Laurence Aëgerter (France 1972) (images 31- 32)

Laurence Aëgerter lives and works between Amsterdam, where she has lived since 1993, and Marseille. She is the winner of the Nestlé International Photography Prize at the Festival Images Vevey 2016 and the Prix du livre d’auteur at the Rencontres d’Arles 2018.

Aëgerter’s most recent series, Point de fuite, takes as its point of departure a double-page spread at the centre of Roland Barthes’ Empire of Signs, showing a photograph of a corridor in the Nijo Castle in Kyoto. The image is accompanied by a handwritten inscription of the author, echoed in the final sentence of the book: “Turn the image upside down: nothing more, nothing else, nothing.” Taking this injunction at face value, Aëgerter undertook to examine what happens to this image – and to three others taken from books on Japanese architecture – as well as to our reading of the image, when it is turned. A device attaching the image to the wall, as discrete as it is sophisticated, permits the viewer to rotate the frame on a central axis in four steps, as one would turn a dial.

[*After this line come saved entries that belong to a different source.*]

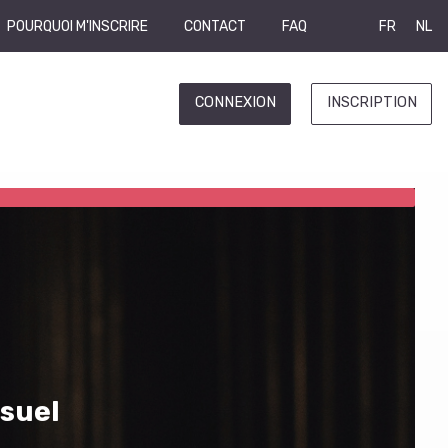
POURQUOI M'INSCRIRE
CONTACT
FAQ
FR
NL
CONNEXION
INSCRIPTION
isuel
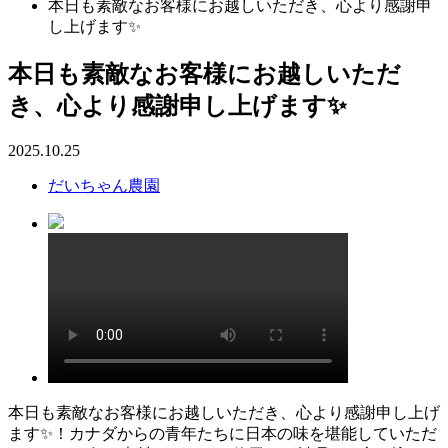
本日も素敵なお客様にお越しいただき、心より感謝申
し上げます✨
本日も素敵なお客様にお越しいただ
き、心より感謝申し上げます✨
2025.10.25
だいちゃん農園
本日も素敵なお客様にお越しいただき、心より感謝申し上げ
ます✨！カナダからの青年たちに日本の味を堪能していただ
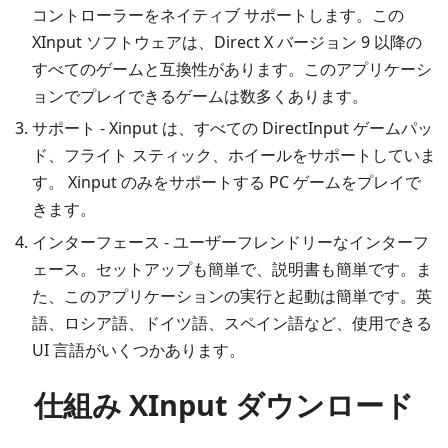
コントローラーをネイティブ サポートします。この
XInput ソフトウェアは、Direct X バージョン 9 以降の
すべてのゲームと互換性があります。このアプリケーシ
ョンでプレイできるゲームは数多くあります。
サポート - Xinput は、すべての DirectInput ゲームパッ
ド、フライト スティック、ホイールをサポートしていま
す。 Xinput のみをサポートする PC ゲームをプレイで
きます。
インターフェース - ユーザーフレンドリーなインターフ
ェース。セットアップも簡単で、説明書も簡単です。ま
た、このアプリケーションの実行と起動は簡単です。英
語、ロシア語、ドイツ語、スペイン語など、使用できる
UI 言語がいくつかあります。
仕組み XInput ダウンロード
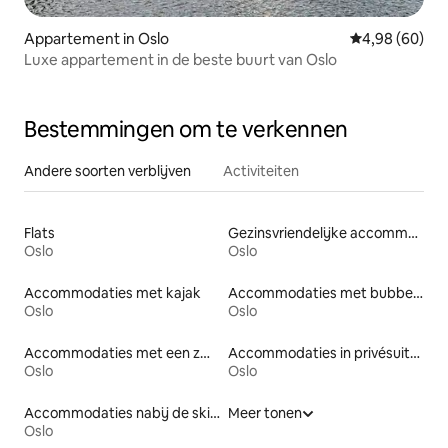
Appartement in Oslo
Gemiddelde be
4,98 (60)
Luxe appartement in de beste buurt van Oslo
Bestemmingen om te verkennen
Andere soorten verblijven
Activiteiten
Flats
Gezinsvriendelijke accommodaties
Oslo
Oslo
Accommodaties met kajak
Accommodaties met bubbelbad
Oslo
Oslo
Accommodaties met een zwembad
Accommodaties in privésuites
Oslo
Oslo
Accommodaties nabij de skipiste
Meer tonen
Oslo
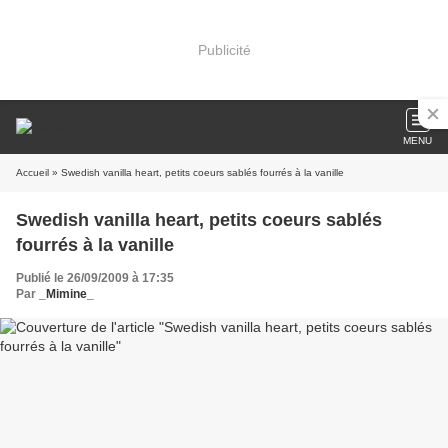
Publicité
MENU
Accueil
» Swedish vanilla heart, petits coeurs sablés fourrés à la vanille
Swedish vanilla heart, petits coeurs sablés
fourrés à la vanille
Publié le 26/09/2009 à 17:35
Par
_Mimine_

Laurent Millet (France 1968) (images 33-34 )

Born in 1968 in Roanne, Laurent Millet lives and works in La Rochelle. He also teaches at the Ecole supérieure d’art et de design d’Angers (TALM). Nadar Prize 2014 for Les Enfantillages Pittoresques (Filigranes Editions), Niépce Prize 2015, member of the Casa de Velazquez (2007 to 2009), among other awards, his work has been the subject of numerous publications and exhibitions

Trained in contemporary art and photography, he combines his practice of photography with all the other arts: drawing, video, installation, and performance. Using several devices that he often combines, he builds a vocabulary that is situated at the limits of the visible and questions its relativity, between perception and imagination. Observatories, architectures, models, tools and measuring devices are recurrent in the artist’s work, contributing to the construction of what he calls a «measured reverie».

Musta­pha Azeroual (1979, French-Maroccan) (images 35- 36)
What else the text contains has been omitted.